A conclusion might be that the natural way of pronouncing longer phrases
in Hebrew is to break them down into shorter phrases even if this
involves seemingly inappropriate pauses.



From: Carl Singer <CARLSINGER@...>
Date: Tue, 15 May 2001 07:54:28 EDT
Subject: Throwing Candy

At the Young Israel of Passaic-Clifton, Rabbi Wasserman, very wisely,
defers candy throwing until after the Torah(s) have been returned.

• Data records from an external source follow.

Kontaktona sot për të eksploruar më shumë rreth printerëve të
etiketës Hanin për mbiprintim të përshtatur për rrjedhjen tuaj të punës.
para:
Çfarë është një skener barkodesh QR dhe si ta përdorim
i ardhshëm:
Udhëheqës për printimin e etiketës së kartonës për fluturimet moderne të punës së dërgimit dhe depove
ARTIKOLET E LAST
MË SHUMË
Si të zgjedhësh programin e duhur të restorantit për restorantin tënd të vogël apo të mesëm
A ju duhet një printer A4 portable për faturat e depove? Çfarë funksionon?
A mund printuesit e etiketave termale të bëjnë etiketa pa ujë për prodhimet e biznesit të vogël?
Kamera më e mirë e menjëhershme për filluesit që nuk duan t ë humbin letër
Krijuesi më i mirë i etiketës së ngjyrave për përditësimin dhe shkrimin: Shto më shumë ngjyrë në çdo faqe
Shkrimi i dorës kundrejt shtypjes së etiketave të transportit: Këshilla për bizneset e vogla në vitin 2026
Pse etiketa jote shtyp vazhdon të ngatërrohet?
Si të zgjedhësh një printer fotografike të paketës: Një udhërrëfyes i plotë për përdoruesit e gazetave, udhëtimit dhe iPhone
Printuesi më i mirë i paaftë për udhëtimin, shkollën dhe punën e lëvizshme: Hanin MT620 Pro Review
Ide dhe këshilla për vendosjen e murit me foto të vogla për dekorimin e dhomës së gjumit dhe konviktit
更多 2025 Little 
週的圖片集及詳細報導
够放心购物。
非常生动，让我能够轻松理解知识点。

Personally, I'd be more distressed about candy being thrown at (or
hitting) the Torah, than a light bulb -- both are, quite obviously,

Re: headgear -- I have a white pith helmet that I've lent to Bar Mitzvah
boys and to Chasens for the occasion -- but, unfortunately, this may
escalate the level of violence, so to speak.

Kol Tov

Carl Singer

From: Moshe and davida Nugiel <friars@...>
Date: Tue, 15 May 2001 22:37:01 +0300
Subject: Throwing Candy

Aside from the fact that it lowers the dignity of the shul, throwing
candy is  bad chinuch for the children:
1)  In anticipation of the upcoming candy, the youngsters get up and
mill around the bimah during Torah reading, making noise, unsettling the
atmosphere of kedusha, and demonstrating a general lack of reverence for
the Torah itself which parents ought not to allow.

2) The larger/more aggressive kids get most of the candy.  Some of the
younger children get none at all. Invariably I see tears and unhappy
faces of children who got little or no candy.  The message sent is that
the strong dominate, a kind of law of the jungle.  This is certainly
contrary to normative Torah values, and not the kind of message we ought
to be sending to our kids.

For the kids' sake, I think that in place of throwing candy, there ought
to be small bags of candy prepared in advance.  These bags are given out
after mussaf to all the kids.  The kids will understand the difference,
and will, on the whole, be grateful.

Moshe Nugiel


From: Reuben Rudman <rudman@...>
Date: Tue, 15 May 2001 08:46:30 -0400
Subject: "Yahrzeit" Calendar

The Yahrzait Calendar described by Andy Tannenbaum (MJ Vol. 34 #49) at


is much more versatile than he gives himself credit for.  Since it has
an option for entering a Hebrew date (as well as a secular date), it can
be used for listing secular dates on which any YomTov will fall.  This
can be very useful for planning long-range school and meeting calendars
among other things.

Reuben Rudman


From: Ephraim Stieglitz <ephraim@...>
Date: Tue, 15 May 2001 07:45:56 -0400
Subject: Re: Yahrzeit Calendar Calculator

There is also a Yahrzeit calendar available to emacs users.
The command is: M-x list-yahrzeit-dates



From: Dov Teichman <DTnLA@...>
Date: Tue, 15 May 2001 10:45:20 EDT
Subject: Yom Tov Sheini

37 L'Omer
As recounted in the sefer "Massaos Yerushalayim" and the yiddish book "Die Reise Kein Yerushalayim", the Muncaczer Rebbe, the Minchas Elozer, took a trip to Israel (Palestine) in the 1930s during the days between Pesach and Shavuos. He purposely returned to Europe in time for Shavuos so that his celebration of Yom Tov should not be disturbed by the Eretz Yisroel Jews doing melacha in front of him while it is Yom Tov for him, as Yom Tov Sheini possesses a very special kedusha. He also writes that even the Jews of Israel should dress like it is Yom Tov on Yom Tov Sheini in deference to the Jews of the diaspora who are celebrating that day as Yom Tov. This is in stark contrast to the opinion of Rav Goren and others that Diaspora Jews in Israel should be low key in their observance of Yom Tov Sheini in deference to the Israelis.